Saturday, September 15, 2007

A Different Kind of Rosh Hashanah

After setting up our campsite, we spent about an hour just sitting and soaking up the reality that we had arrived at the most beautiful campsite in Yosemite. But at around 3 pm, I wanted to find out whether there was perchance any kind of “gathering” being set up anywhere in the park to welcome in the new year. We took the free valley shuttle bus from the campgrounds to the Visitor Center, but I totally stumped the ranger at the desk—she knew of no plans anywhere for Rosh Hashanah. I found myself to be disappointed—I had been so sure that someone would be doing something, somewhere, which would be known to the park administration. We decided we would simply have to do our own thing, for which purpose we had brought with us a shofar. Since the one mitzvah for RH is to hear the sound of the shofar, we had figured that we would fulfill that commandment, and find some other way to be appreciative to God for the gifts of life and the world we live in. Of course, in Yosemite, it is remarkably easy to do that!

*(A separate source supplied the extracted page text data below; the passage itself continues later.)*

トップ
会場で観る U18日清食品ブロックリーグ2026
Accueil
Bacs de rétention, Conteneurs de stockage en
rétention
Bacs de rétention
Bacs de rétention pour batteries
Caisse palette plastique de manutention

So after watching a 23 minute film called “The Spirit of Yosemite”, we left the visitors center and went back to Mo. When it was getting dark, we took out our candles, our wine and grape juice (I’d specifically brought small bottles of both from home), and we made our brochot to welcome in the Yom Tov. After dinner, we decided to attend a ranger presentation called “Natural Parks in the Sky: Appreciating The Splendor of the Universe.” It seemed to us that the splendor of the universe was a good thing to appreciate in lieu of services at home.
The show was not bad—maybe not quite as good as one of Rabbi Miller’s high holiday sermons but with better slides, LOL! And then we walked back in the dark (the show was in an outdoor amphitheater in one of the other neighboring campgrounds) with our flashlights, looking at the stars. We had actually had reason the night before to note that the stars were simply incredible out here; we never see stars like that in New Jersey, for sure.

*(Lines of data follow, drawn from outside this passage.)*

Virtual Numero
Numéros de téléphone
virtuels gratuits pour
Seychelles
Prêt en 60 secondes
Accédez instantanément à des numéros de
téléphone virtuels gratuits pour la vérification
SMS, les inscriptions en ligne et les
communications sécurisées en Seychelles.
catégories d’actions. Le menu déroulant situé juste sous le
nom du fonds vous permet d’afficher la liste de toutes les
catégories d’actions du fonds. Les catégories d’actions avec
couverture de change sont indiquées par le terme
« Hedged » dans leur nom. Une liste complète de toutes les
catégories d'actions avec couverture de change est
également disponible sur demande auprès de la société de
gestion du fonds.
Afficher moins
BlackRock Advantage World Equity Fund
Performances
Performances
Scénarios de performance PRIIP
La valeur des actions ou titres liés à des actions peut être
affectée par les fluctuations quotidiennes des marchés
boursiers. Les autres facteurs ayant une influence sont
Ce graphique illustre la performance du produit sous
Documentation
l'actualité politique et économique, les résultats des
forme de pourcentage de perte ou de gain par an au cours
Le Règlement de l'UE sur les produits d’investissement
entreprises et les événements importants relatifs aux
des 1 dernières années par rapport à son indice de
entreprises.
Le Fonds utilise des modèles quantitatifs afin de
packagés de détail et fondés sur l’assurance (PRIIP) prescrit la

Yesterday morning we slept late, and were happy to get a call from Beth just as we were waking up. We ate breakfast and then set out to find a place to blow the shofar. I had given this much thought, because although I’d had the idea that Joey ought to be blowing it every morning throughout our trip, as per halachah (and to afford him some practice), it was obvious as soon as we started travelling that blowing a shofar in the close quarters of a campground, or even in a Flying J parking lot, might be more noise and disturbance than one would like to cause! We’d also talked about blowing it on top of a mountain—but of course, we are down in the valley; the mountains are about 5,000 feet above our heads!

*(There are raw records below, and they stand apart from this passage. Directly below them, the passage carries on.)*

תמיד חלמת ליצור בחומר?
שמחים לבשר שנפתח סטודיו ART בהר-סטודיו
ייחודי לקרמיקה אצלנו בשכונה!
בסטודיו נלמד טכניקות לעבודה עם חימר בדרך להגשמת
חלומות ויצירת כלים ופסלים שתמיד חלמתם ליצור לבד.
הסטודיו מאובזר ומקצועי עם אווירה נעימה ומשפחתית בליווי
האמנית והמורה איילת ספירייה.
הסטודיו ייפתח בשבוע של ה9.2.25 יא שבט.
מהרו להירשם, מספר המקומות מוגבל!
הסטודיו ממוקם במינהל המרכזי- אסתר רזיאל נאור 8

So I decided we ought to head for El Capitan Meadow. El Capitan is the largest granite monolith in the world (3 times taller than the Empire State Building) and the meadow which stretches out at its foot is quite large. I thought that if we were in the center of the meadow, it would be a suitable spot, and one which was unlikely to disturb anyone else. So we took the shuttle bus again and wandered into the meadow. There were a few people around, but no one was really near us. We said the brocho, and then Joey blew all the different shofar calls for us. It was very cool!

El Capitan

After that, we simply wandered through the meadow, down to the river, and through the trees, slowly and appreciatively. That part of the park is simply lovely, and despite the fact that there are many visitors here, we were alone most of the time. We took so many photos that we actually used up the disk (it holds 128 photos, but we’d forgotten to download those from the day before.) We could see some mountain climbers on the face of El Capitan; even using my 10x zoom lens, they looked like ants.

Can you see the climbers in the center of the photo?
After wandering and taking photos for several hours, we went back to the shuttle stop, and took the bus to the Village Store. We needed “eggs, milk, and ice”. Well, we managed to buy a lot more groceries than that! The Yosemite Village Store has a little grocery which is probably one of the most amazing stores for its size. It had gourmet and specialty foods of every description, ethnic choices from Mexican to Thai (even kosher hot dogs!), wine (and wine glasses, God forbid you hadn’t brought any!), organic yummies, and lots of great ice cream! We had to skip the latter since we were at the mercy of the shuttle, but we bought a lot more than I should have allowed poor Joe to shlep back (of course he wouldn’t let me help), but I did buy something called a Starbucks Mud Pie, and enjoyed it as we left. Also outside the store as we left was a young buck, grazing along as if for the sheer pleasure in posing for photos.

Joe outdid himself creating burritos for dinner (or were they enchiladas? I’m not sure), and he went to bed early. But I sat up for a while reading my book…. And that was our Rosh Hashanah day. From the moment the sun went down and we could look at the stars, until the next sundown, the day typified the quote from Psalms: “This is the day the Lord has made; Let us rejoice and be glad in it.” A really special Rosh Hashanah that we will remember for a very long time.